→ Task details
Write out all entries word for word.

(Stored entries)
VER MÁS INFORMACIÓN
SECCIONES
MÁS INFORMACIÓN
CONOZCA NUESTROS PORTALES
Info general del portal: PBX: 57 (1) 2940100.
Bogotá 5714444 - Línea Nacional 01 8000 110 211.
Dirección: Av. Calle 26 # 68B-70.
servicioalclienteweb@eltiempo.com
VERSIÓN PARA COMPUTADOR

→ Solution to the problem
VER MÁS INFORMACIÓN
SECCIONES
MÁS INFORMACIÓN
CONOZCA NUESTROS PORTALES
Info general del portal: PBX: 57 (1) 2940100.
Bogotá 5714444 - Línea Nacional 01 8000 110 211.
Dirección: Av. Calle 26 # 68B-70.
servicioalclienteweb@eltiempo.com
VERSIÓN PARA COMPUTADOR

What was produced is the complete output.